Designing your Shares: Rights & Restrictions.
Hard to believe, but there is some actual “design” that can go into your shares and capital structure (outside of the set of “fundamental rights” described in last month’s post that must be attached to at least one class or classes of shares). Shares are “designed” by giving attributes generally in the form of economic and/or governance rights.

 

*Economic Rights. There’s a lengthy list of options here, but a few of the more common ones are designing shares with the rights for:
>Dividends. Dividends can be fixed, cumulative or participating, or some variation thereof. They can also be payable in cash, in specie or in stock. The participating attribute is one to watch, since a Participating Preferred Share (for example) provides for further participation in the earnings of the Company after the dividend is paid to the Preferred Shareholder. This is in contrast to a non-participating Preferred Share, which would typically provide only for a fixed dividend amount.
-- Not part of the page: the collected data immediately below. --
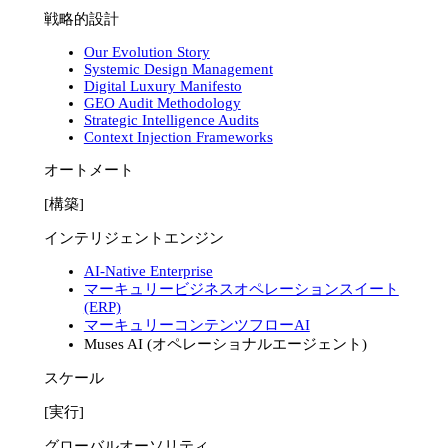
戦略的設計
Our Evolution Story
Systemic Design Management
Digital Luxury Manifesto
GEO Audit Methodology
Strategic Intelligence Audits
Context Injection Frameworks
オートメート
[構築]
インテリジェントエンジン
AI-Native Enterprise
マーキュリービジネスオペレーションスイート
(ERP)
マーキュリーコンテンツフローAI
Muses AI (オペレーショナルエージェント)
スケール
[実行]
グローバルオーソリティ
>Conversion. The ability to convert one class of shares into another class of shares (i.e. Prefs to Commons) based on certain conditions which may be fixed or floating in terms of the resulting, as-converted number of shares and may also be tied to certain triggering events (i.e. convertible upon a sale of the Company).
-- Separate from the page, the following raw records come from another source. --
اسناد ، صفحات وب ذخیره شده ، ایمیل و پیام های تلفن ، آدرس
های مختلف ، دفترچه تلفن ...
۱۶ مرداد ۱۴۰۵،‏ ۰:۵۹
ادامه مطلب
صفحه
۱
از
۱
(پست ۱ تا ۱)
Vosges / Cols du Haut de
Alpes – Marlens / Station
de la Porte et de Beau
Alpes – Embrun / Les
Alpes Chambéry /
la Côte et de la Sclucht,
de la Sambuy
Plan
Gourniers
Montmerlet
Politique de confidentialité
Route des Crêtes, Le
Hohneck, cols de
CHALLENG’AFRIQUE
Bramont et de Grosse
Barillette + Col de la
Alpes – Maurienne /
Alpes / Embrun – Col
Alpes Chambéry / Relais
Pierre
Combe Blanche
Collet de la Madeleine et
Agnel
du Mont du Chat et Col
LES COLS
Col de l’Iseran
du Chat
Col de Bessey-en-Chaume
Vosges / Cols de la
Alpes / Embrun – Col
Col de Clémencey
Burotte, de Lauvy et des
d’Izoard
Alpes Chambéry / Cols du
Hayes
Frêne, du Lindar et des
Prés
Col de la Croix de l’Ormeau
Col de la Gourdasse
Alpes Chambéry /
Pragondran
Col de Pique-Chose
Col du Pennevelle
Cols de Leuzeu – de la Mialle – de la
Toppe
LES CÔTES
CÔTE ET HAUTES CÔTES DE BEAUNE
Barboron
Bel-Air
>Anti-Dilution. Typically tied to the conversion right to protect shareholders holding convertible shares from the actions that would make their conversion right less valuable. Special caution should be taken here since you do not want to create restrictions that would inhibit an equity investment or capital reorganization down the road.
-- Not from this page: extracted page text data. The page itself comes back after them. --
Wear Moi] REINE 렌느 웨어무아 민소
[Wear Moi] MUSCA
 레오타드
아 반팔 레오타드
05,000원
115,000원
>Others. Redemption, Sinking Fund, Retraction, Purchase by Corporation, Tracking and more.

 

*Governance Rights. This is often seen to be the most important right of a shareholder, being the right to:
>Vote. The ability to have a say in the decisions of the Company is a powerful right to be given or not to be given to a class of shares. It’s a right that can be modified or designed to fit a variety of circumstances (i.e. a class of shares may only have this voting right if the Company’s fails to pay dividends) and can be governed by the terms of a shareholders’ agreement where the shareholders agree to vote their shares in a certain way. Additionally, under corporate law ALL shares regardless of whether they have been given the right to vote in the Company’s articles, have the right to vote on certain “fundamental changes” affecting the Company (i.e. on the Company’s sale, dissolution, amalgamation or continuation into a new jurisdiction).